I dreamed I was in the back seat of a car driving north along the Mississippi. It was late afternoon. I remember looking eastward and seeing the broad water glare suddenly with fiery light and there was a roar unlike thunder. The sky was clear, but marked with something like jet contrails. It happened again and again: the light and the earth-shaking noise.

“Are those meteors?” I asked finally.

There was an embarrassed silence. Everyone else seemed to know what was going on, and no one else seemed to think it unusual.

“I guess so,” someone up front said finally.

Someone beside me suggested that we leave the car and go down by the river’s edge. The theory seemed to be that the river bluffs would give shelter from the meteor impacts. It sounded pretty naive.

Nobody else said anything. The meteors continued to fall.

We were deep in the city now, still going north. It was strangely empty.

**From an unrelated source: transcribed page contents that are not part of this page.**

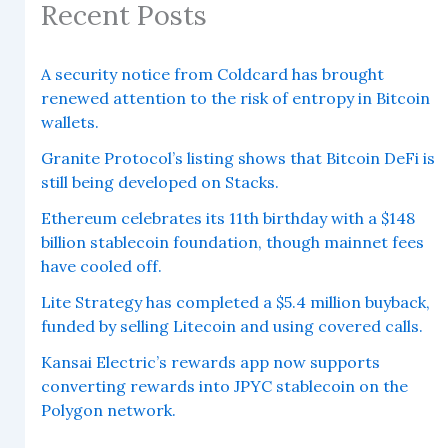
Recent Posts
A security notice from Coldcard has brought
renewed attention to the risk of entropy in Bitcoin
wallets.
Granite Protocol’s listing shows that Bitcoin DeFi is
still being developed on Stacks.
Ethereum celebrates its 11th birthday with a $148
billion stablecoin foundation, though mainnet fees
have cooled off.
Lite Strategy has completed a $5.4 million buyback,
funded by selling Litecoin and using covered calls.
Kansai Electric’s rewards app now supports
converting rewards into JPYC stablecoin on the
Polygon network.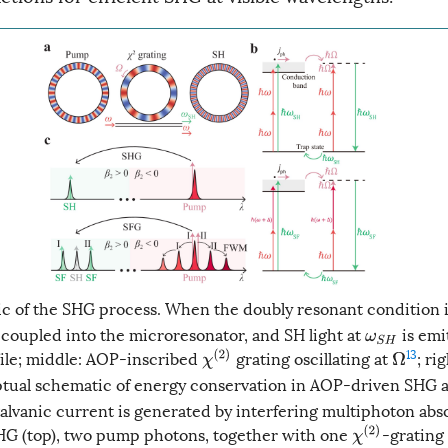
 of the SHG process. When the doubly resonant condition is
 coupled into the microresonator, and SH light at
is emit
ω
S
H
13
le; middle: AOP-inscribed
grating oscillating at
; ri
χ
(
2
)
Ω
ual schematic of energy conservation in AOP-driven SHG 
lvanic current is generated by interfering multiphoton abs
HG (top), two pump photons, together with one
-grating
χ
(
2
)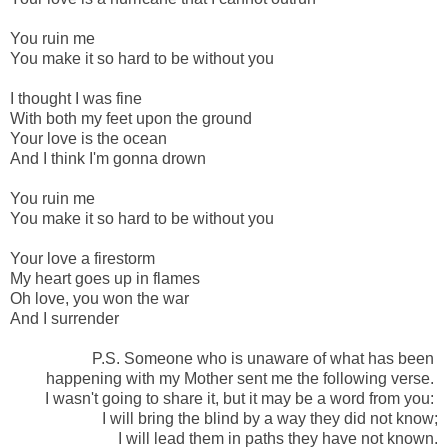
-
You ruin me
You make it so hard to be without you
-
I thought I was fine
With both my feet upon the ground
Your love is the ocean
And I think I'm gonna drown
-
You ruin me
You make it so hard to be without you
-
Your love a firestorm
My heart goes up in flames
Oh love, you won the war
And I surrender
P.S. Someone who is unaware of what has been
happening with my Mother sent me the following verse.
I wasn't going to share it, but it may be a word from you:
I will bring the blind by a way they did not know;
I will lead them in paths they have not known.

We passed an intersection where a woman stood, an infant in her arms, next to a stalled car. A cop in a Ramsey County sheriff’s uniform was walking indifferently away from her toward his own vehicle, talking on his radio. I met the woman’s gaze as we passed; her eyes were darkly ringed, despairing.

“Shouldn’t we go back and give that woman a ride?” I asked.

Nobody else said anything. The meteors continued to fall. We drove on north through the gathering dark.